Una definición clásica de Estado es aquella que lo entiende como una institución que tiene el monopolio de la violencia legítima en un territorio determinado. De acuerdo con esta, lo que distingue al Estado es su poder de matar, sancionar, encarcelar, en el territorio que se encuentra bajo su soberanía. Y sí, esto es lo que ha definido y define todavía en buena medida a los Estados. Pero la cosa es, por suerte, más compleja.
El proceso de construcción de la figura del Estado moderno en Europa –desde donde esta particular institución se exportó al resto de mundo occidental y más allá– es, como explica Charles Tilly, la historia de un proceso progresivo de concentración y monopolización del poder que duró varios siglos, mediante el cual los poderes particularistas de nobles y señores feudales fueron siendo absorbidos e incorporados dentro de una burocracia estatal dedicada a recaudar impuestos para hacer la guerra y a hacer la guerra para aumentar las arcas tributarias.
A pesar de que la historia de la formación de los Estados modernos es sumamente violenta, esta violencia no es su único rasgo. Sí, guerras fratricidas y monarcas con pretensiones absolutistas marcaron este proceso histórico, pero también lo hicieron el republicanismo, el liberalismo y la democracia, que, de maneras distintas pero complementarias, lograron vincular al moderno aparato estatal con nociones como las de libertades, derechos, solidaridad y fraternidad. Así, y jugando con una metáfora que leí en algún texto de Mauricio García y Rodrigo Uprimny, los Estados contemporáneos son “edificios constitucionales” de varios pisos, de los cuales la pacificación absolutista preocupada exclusivamente por el monopolio de la violencia es uno de ellos, muy importante sin duda, pero no el edificio completo.

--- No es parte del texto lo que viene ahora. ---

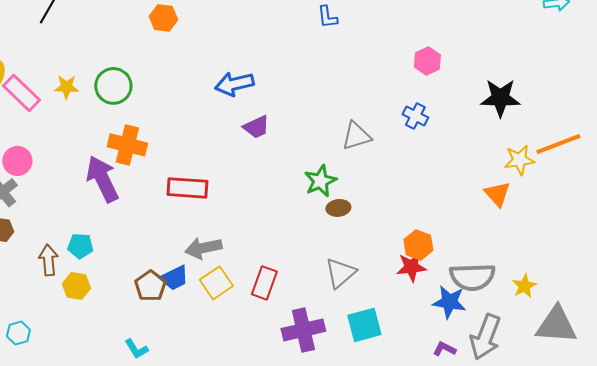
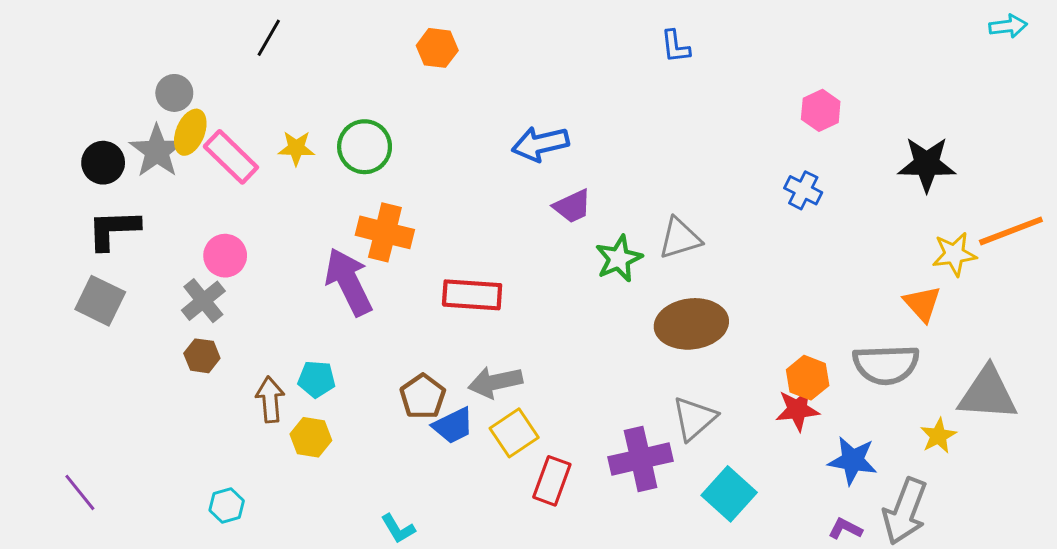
gray triangle: (356, 136) -> (680, 238), moved
green star: (320, 181) -> (619, 259), moved
brown ellipse: (338, 208) -> (691, 324), size x2.0
gray semicircle: (472, 277) -> (886, 365), moved
red rectangle: (264, 283) -> (552, 481), moved
brown pentagon: (150, 286) -> (423, 397), moved
yellow star: (524, 286) -> (938, 436), moved
cyan square: (364, 325) -> (729, 494), turned -33
gray triangle: (556, 325) -> (988, 394), moved
purple cross: (303, 330) -> (641, 459), moved

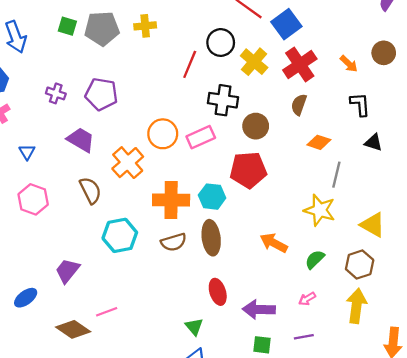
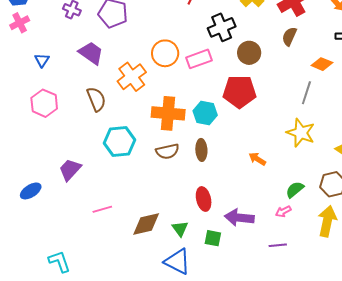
black cross: (223, 100) -> (222, 27), turned -36
orange diamond: (319, 142) -> (322, 64), moved
gray line: (336, 175) -> (306, 93), moved
brown ellipse: (211, 238) -> (201, 150), size x0.7
orange arrow: (274, 243) -> (257, 159), size x0.7
green semicircle: (315, 259) -> (295, 190), moved
brown diamond: (73, 329) -> (146, 224), moved, turned -52
green square: (262, 345) -> (213, 238), moved

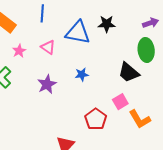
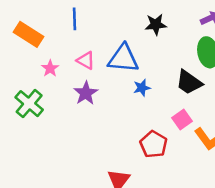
blue triangle: (78, 33) -> (123, 59), moved
blue star: (82, 74) -> (142, 88), moved
purple star: (47, 84) -> (86, 93), moved

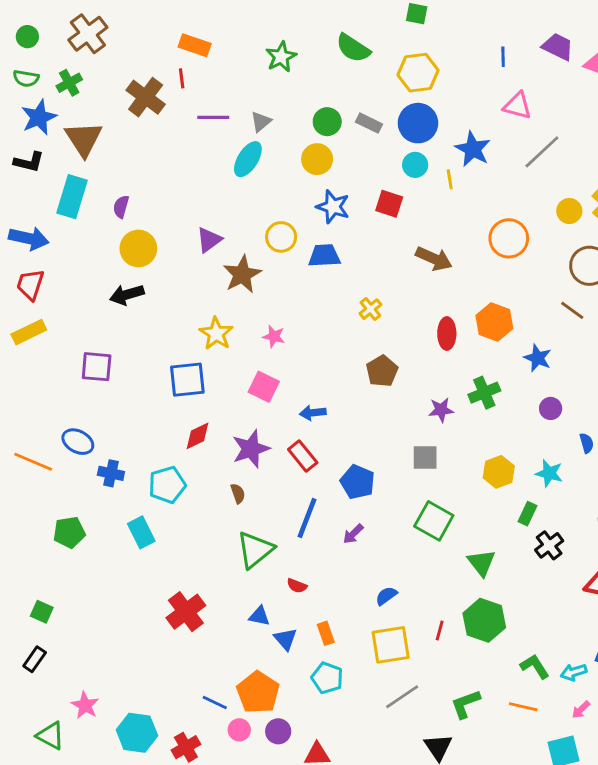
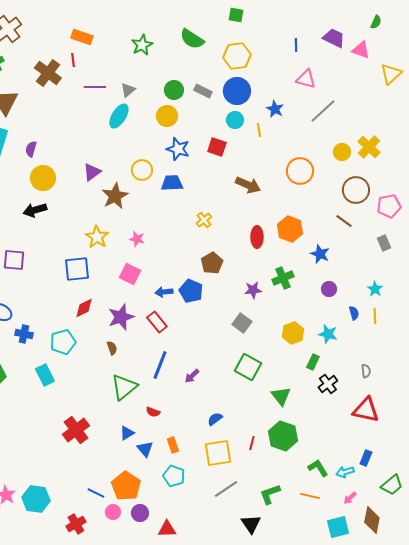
blue star: (473, 149) -> (275, 109), size x0.7
gray square: (425, 457) -> (242, 323), turned 36
blue pentagon: (357, 482) -> (191, 291), moved
blue triangle: (259, 616) -> (127, 433), turned -42
cyan hexagon: (137, 733) -> (36, 499), moved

Es por ello que los discursos políticos que se limitan a ofrecer “la cárcel o la tumba” son tan deplorables. Nadie debería negar que el Estado, en circunstancias excepcionales, debe poder matar y castigar. Pero, y este es el punto central, el Estado no puede limitarse a hacer algo tan simultáneamente simple y cruel. Los Estados contemporáneos son agentes colectivos complejos que nos permiten llegar a consensos parciales sobre problemas comunes respecto de los cuales existen profundos desacuerdos, y actuar frente a ellos para enfrentarlos y solucionarlos, y no simples máquinas de represión y muerte.
Podría objetárseme lo anterior señalando que, si bien es cierto para Estados consolidados, no se sostiene para el caso colombiano, en donde el proceso de construcción estatal se encuentra inacabado y en donde, por tanto, no queda más opción que priorizar la pacificación violenta y aplazar la construcción de los otros “pisos” del “edificio constitucional” para un momento posterior. Este argumento puede sonar atractivo, pero creo que es errado, no solamente porque es moralmente cuestionable, sino debido a que es empíricamente insostenible y políticamente inconveniente.
El Estado colombiano, más que ausente en el territorio, ejerce, como ha demostrado Fernán González, una “presencia diferenciada”: en algunos lugares funciona relativamente bien, en otros tiene serios problemas de eficiencia en la prestación de servicios, y en otros está al servicio de intereses privados que lo ven como botín y como máquina para la captura de rentas. Por ello, el discurso de mano dura que habla de la necesidad de “llevar” el Estado y la autoridad a “los territorios”, mandando a “los bandidos” a “la cárcel o la tumba”, parte de un diagnóstico errado y simplista sobre la relación entre institucionalidad y territorio, que tiene todo el potencial de promover, como nuestra historia lo demuestra con creces, dinámicas de violencia estatal contra una población civil que no tiene mayores razones para confiar en la institucionalidad colombiana.
En un contexto como el nuestro, la ya conocida política de mano dura podría dar algunas ganancias en legitimidad en el corto plazo, pero en el mediano y largo plazo solo llevará a un mayor deterioro de la ya maltrecha legitimidad del Estado colombiano. La misión que tenemos es cimentar simultáneamente los diferentes pisos de nuestro edificio constitucional: la paz a través del Estado solamente es viable si se construye a través de los derechos y la democracia. No es un camino fácil, pero es el único moralmente aceptable y, en el largo plazo, el más estratégico políticamente.